No cytotoxicity was observed at G-Rf concentrations up to 10 µM. G-Rf treatment significantly improved glucose uptake and Glut2 expression in IR-AML12 cells and restored IRS1 phosphorylation, PI3K expression, and activation of downstream Akt/GSK-3β signaling, promoting glycogen synthesis. Moreover, it upregulated PPARα and PGC1α expression and increased mtDNA content and ATP production, indicating improved mitochondrial function. LC–MS/MS analysis revealed that mature and sprouted ginseng contained G-Rf, with higher concentrations in underground parts.
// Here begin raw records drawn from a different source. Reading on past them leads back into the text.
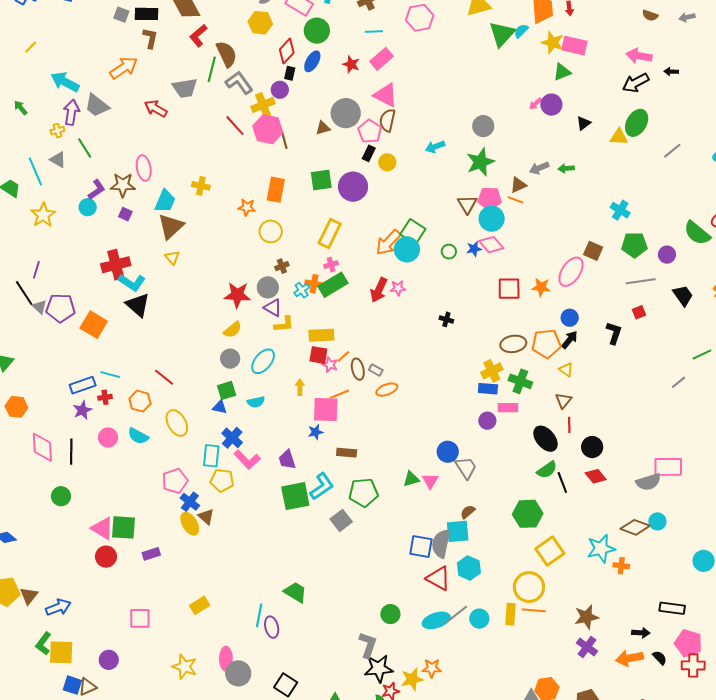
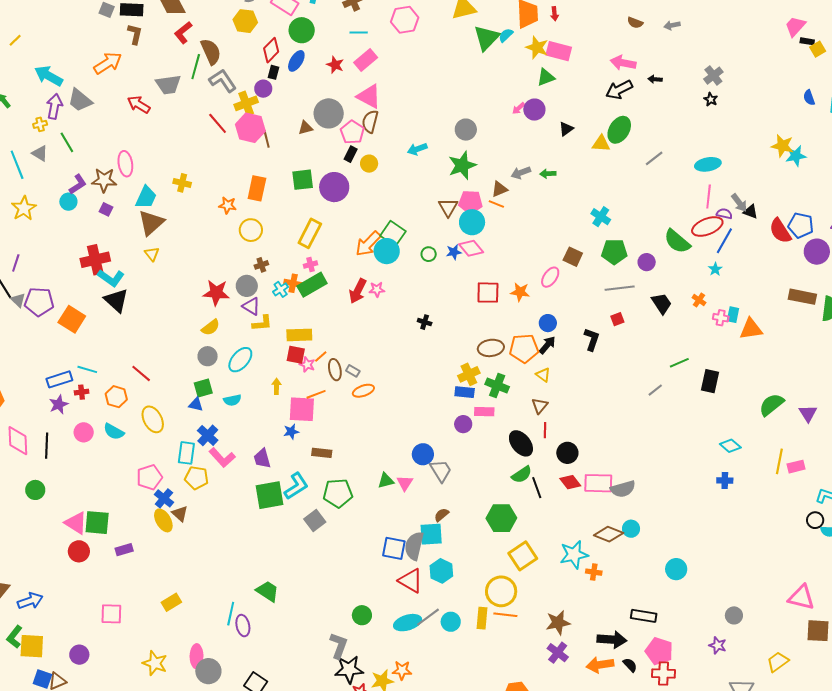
pink ellipse: (571, 272) -> (550, 277), size x0.7
pink rectangle: (668, 467) -> (598, 483), moved
black arrow: (641, 633) -> (612, 640), size x1.6

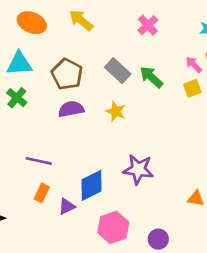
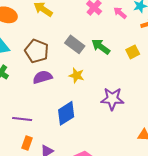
pink arrow: (194, 65) -> (120, 13), moved
purple star: (138, 169) -> (112, 99), moved
blue diamond: (92, 185) -> (66, 113), moved

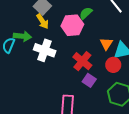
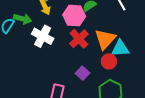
orange triangle: (106, 44) -> (105, 39), size x1.6
red cross: (82, 61) -> (79, 39), moved

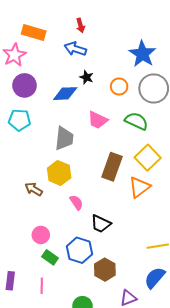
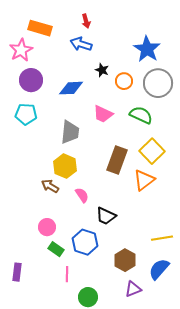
black star: (87, 77) -> (102, 70), moved
brown arrow: (34, 189) -> (50, 186), moved
brown hexagon: (105, 270) -> (125, 260), moved
pink line: (42, 286) -> (67, 274), moved

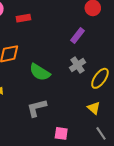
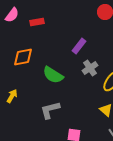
purple rectangle: (78, 35) -> (79, 46), moved

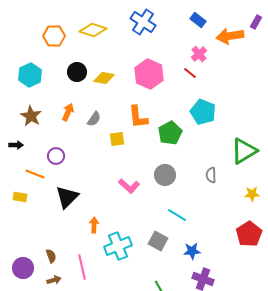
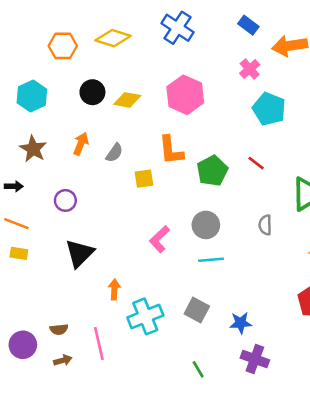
red line: (190, 73) -> (256, 163), moved
cyan pentagon: (203, 112) -> (269, 109), moved
orange line: (35, 174) -> (16, 224), moved
pink L-shape: (129, 186) -> (159, 239), turned 95
cyan line: (177, 215) -> (211, 260), moved, turned -36
brown semicircle: (51, 256) -> (59, 329), turned 104

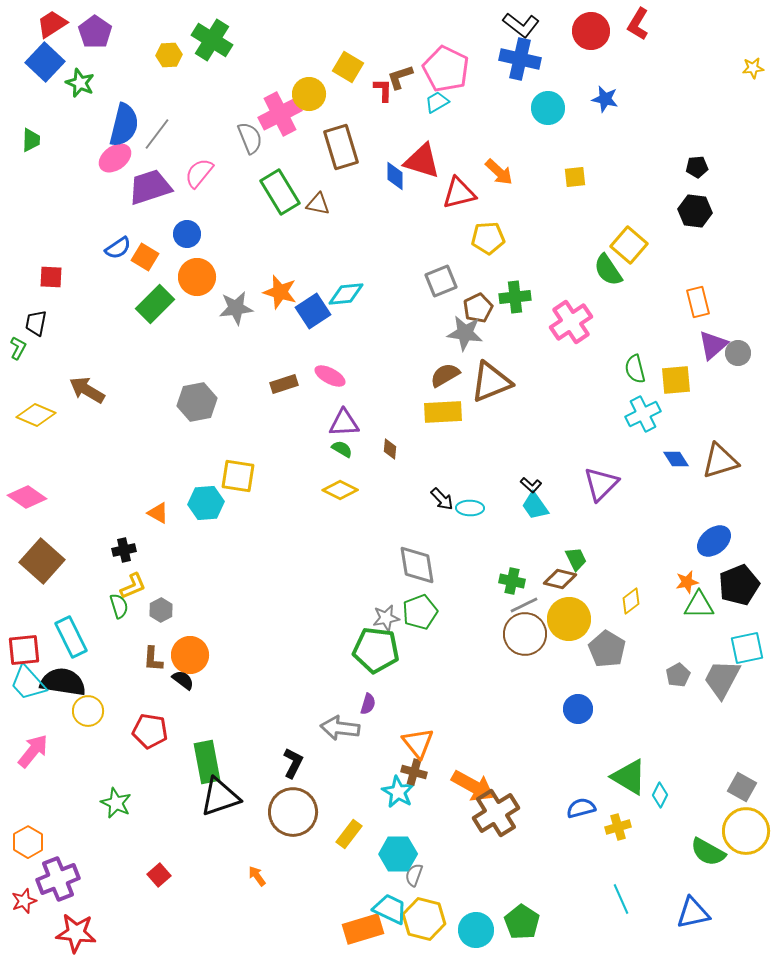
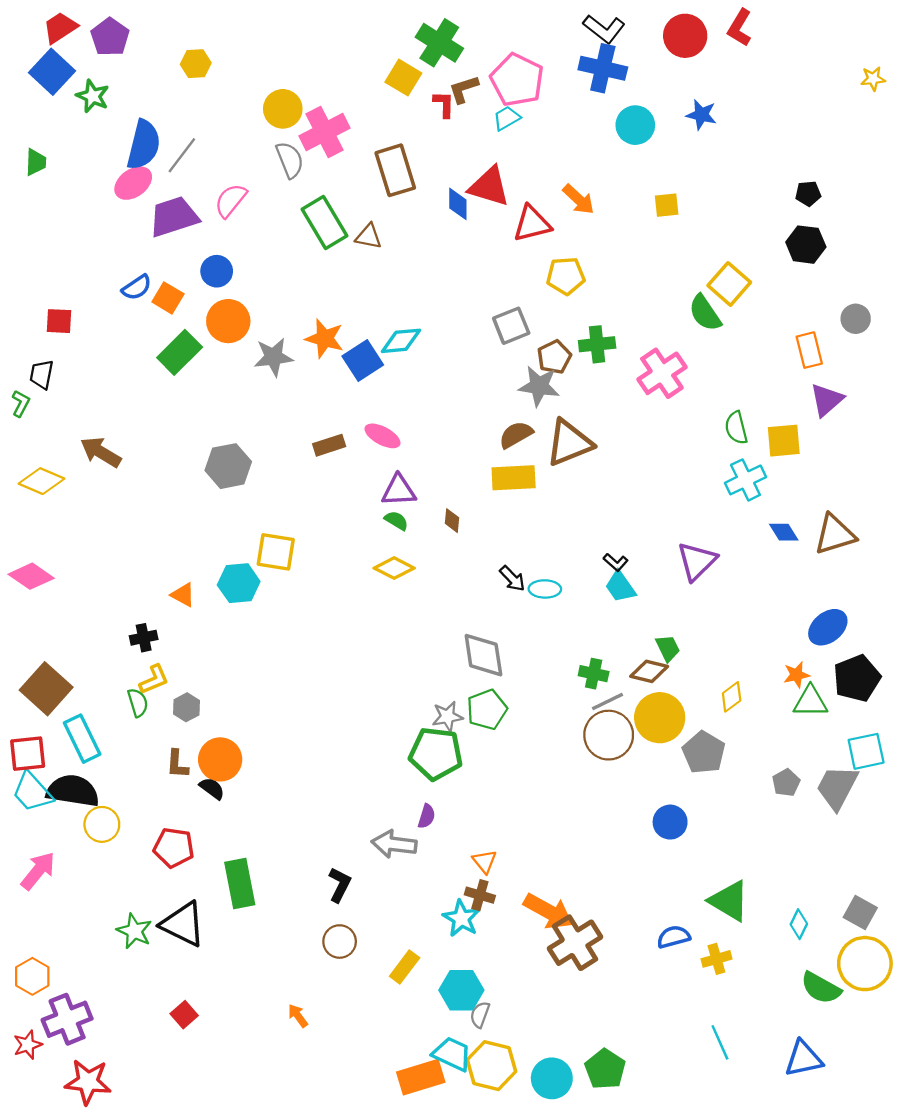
green cross: (212, 40) -> (439, 43), moved
yellow circle: (309, 94) -> (283, 109), moved
gray circle: (738, 353) -> (856, 319), moved
brown square: (42, 561) -> (46, 689), moved
orange triangle: (418, 743) -> (485, 862), size x0.7
cyan diamond: (660, 795) -> (799, 924), moved
black triangle: (220, 797) -> (183, 924), moved, turned 45
brown circle: (293, 812) -> (340, 942), size x0.6

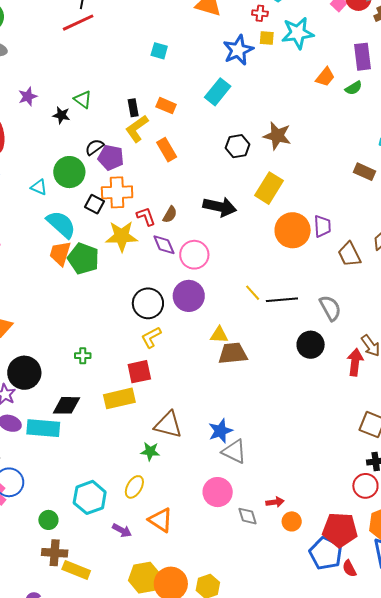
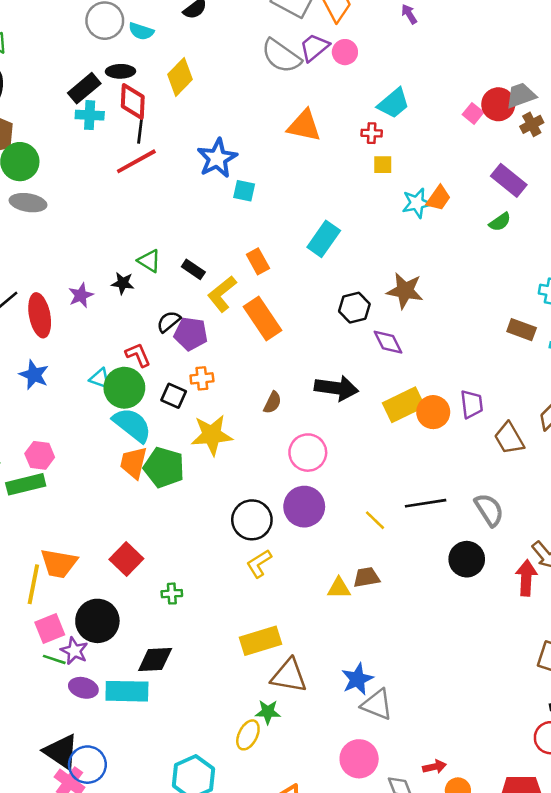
cyan star: (298, 33) -> (417, 203), moved, size x0.7
blue star: (238, 50) -> (217, 158), moved
purple rectangle: (362, 57) -> (509, 180), turned -40
orange trapezoid: (325, 77) -> (439, 198), moved
purple star: (28, 96) -> (81, 295), moved
orange rectangle: (166, 106) -> (258, 261), turned 42
black rectangle: (133, 108) -> (193, 269), moved, turned -42
orange rectangle: (167, 150) -> (263, 318), size x1.4
green circle: (69, 172) -> (124, 388), moved
yellow rectangle: (269, 188) -> (404, 405), moved, turned 36
orange cross: (117, 192) -> (202, 378), size x0.6
red L-shape: (146, 216) -> (138, 355), moved
orange circle: (293, 230) -> (433, 412), size x0.7
purple diamond: (164, 245) -> (388, 342), moved
yellow line: (253, 293) -> (375, 520), moved
yellow triangle: (219, 335) -> (339, 588), moved
brown trapezoid: (233, 353) -> (367, 577), size x0.7
red square: (139, 372) -> (126, 559), moved, turned -30
yellow rectangle: (119, 398) -> (260, 641), moved
yellow ellipse: (134, 487) -> (248, 735), moved

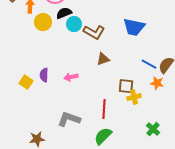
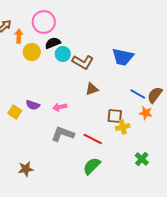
purple semicircle: (44, 75) -> (33, 105), turned -72
red line: (104, 109) -> (93, 139), turned -66
gray L-shape: (69, 119) -> (63, 134), moved

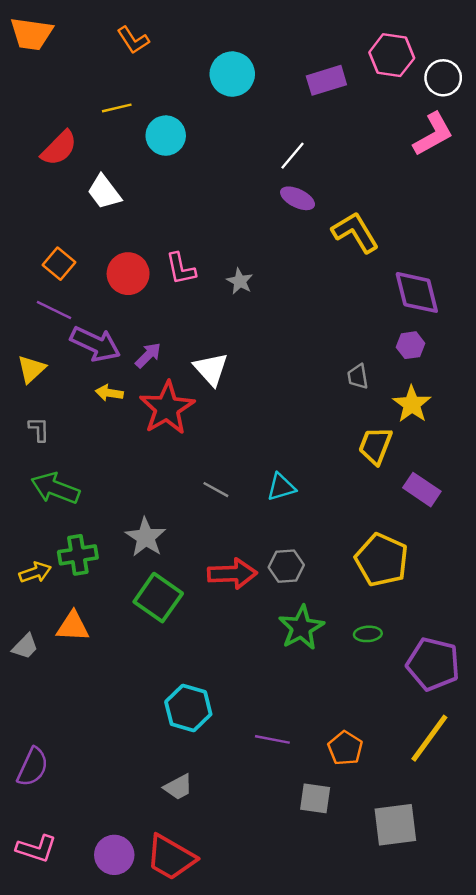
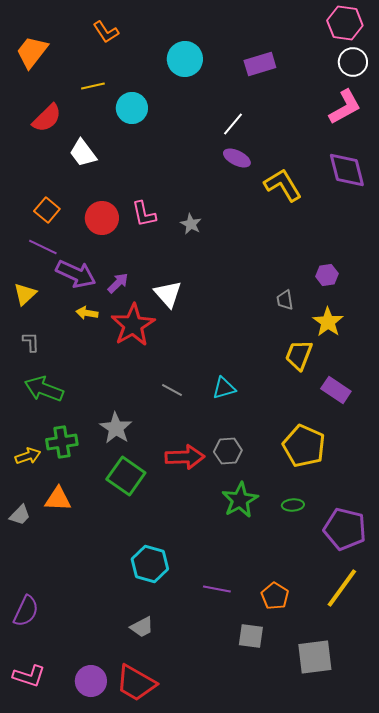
orange trapezoid: (31, 34) -> (32, 52), moved, turned 120
pink hexagon: (392, 55) -> (345, 23), moved
purple diamond: (417, 292) -> (347, 170), moved

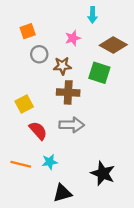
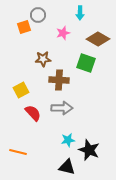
gray circle: (39, 54) -> (38, 15), moved
brown star: (62, 66) -> (43, 59), moved
cyan star: (50, 162) -> (68, 140), moved
orange line: (21, 164) -> (18, 152), moved
black triangle: (62, 193) -> (67, 167), moved, turned 30

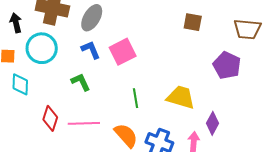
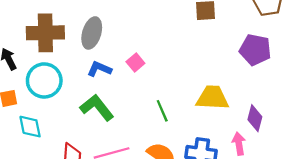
blue L-shape: (91, 50) -> (99, 69), turned -30
pink square: (123, 52) -> (135, 63), size x0.6
green L-shape: (81, 82) -> (97, 108), size x1.4

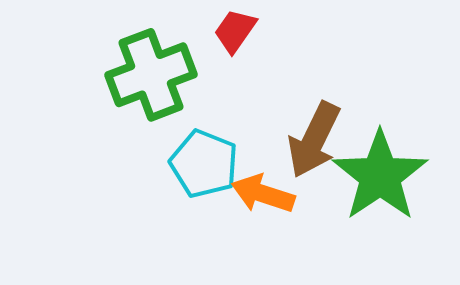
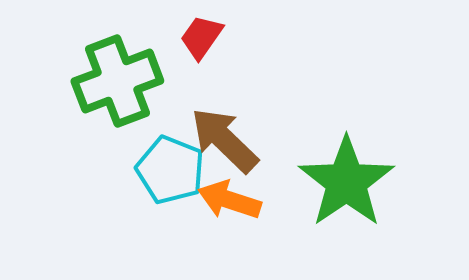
brown arrow: (314, 140) -> (224, 140), moved, turned 108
Importantly, substantial G-Rf levels were found in the edible aerial parts of sprouted ginseng.

Conclusion

G-Rf improves glucose metabolism in IR hepatocytes by activating the IRS1/PI3K/Akt and PPARα/PGC1α signaling pathways and enhancing mitochondrial function. Thus, G-Rf is a promising candidate for the dietary or therapeutic management of IR. Furthermore, sprouted ginseng may serve as a sustainable source of G-Rf, supporting its application as a functional food.

Supplementary Information

The online version contains supplementary material available at 10.1186/s12906-025-05091-7.

Introduction

Insulin resistance (IR) is a condition characterized by impaired insulin signaling and reduced glucose uptake in peripheral tissues, resulting in chronic hyperglycemia [1]. IR is the fundamental pathogenic mechanism underlying type 2 diabetes mellitus (T2DM) and metabolic syndrome [2]. Under physiological conditions, elevated postprandial blood glucose levels stimulate insulin secretion from pancreatic β-cells, which promotes glucose uptake and storage in insulin-responsive organs, including the liver, skeletal muscle, and adipose tissue [3]. However, in IR conditions, hepatic insulin signaling is attenuated, leading to insufficient suppression of hepatic gluconeogenesis and compromised glucose clearance [4]. This persistent hyperglycemia exacerbates metabolic dysregulation by promoting de novo lipogenesis, hepatic lipid accumulation, and chronic low-grade inflammation, thereby intensifying IR and contributing to the development of comorbidities, including dyslipidemia and nonalcoholic fatty liver disease [5]. Therefore, early therapeutic interventions aimed at restoring insulin sensitivity are critical to stop the progression of metabolic disorders.

In hepatocytes, insulin facilitates glucose uptake and promotes glucose utilization through storage as glycogen or conversion into lipids while simultaneously inhibiting gluconeogenesis and glycogenolysis [6]. These metabolic effects are predominantly mediated by the insulin receptor substrate (IRS)-dependent signaling cascade [6]. IRS proteins are activated upon insulin binding and subsequently recruit and activate phosphatidylinositol 3-kinase (PI3K), which stimulates the downstream effector protein kinase B (Akt) [7]. Akt plays an important role in suppressing hepatic glucose production by modulating the transcription of key gluconeogenic enzymes [8]. Moreover, Akt promotes hepatic glycogen synthesis by phosphorylating and inactivating glycogen synthase kinase 3 (GSK3), thereby relieving its inhibitory effect on glycogen synthase (GYS) [9]. Because the IRS/PI3K/Akt signaling axis plays an important role in hepatic glucose regulation, pharmacological or nutritional interventions targeting this pathway hold significant promise for enhancing insulin sensitivity and treating metabolic disorders, including T2DM.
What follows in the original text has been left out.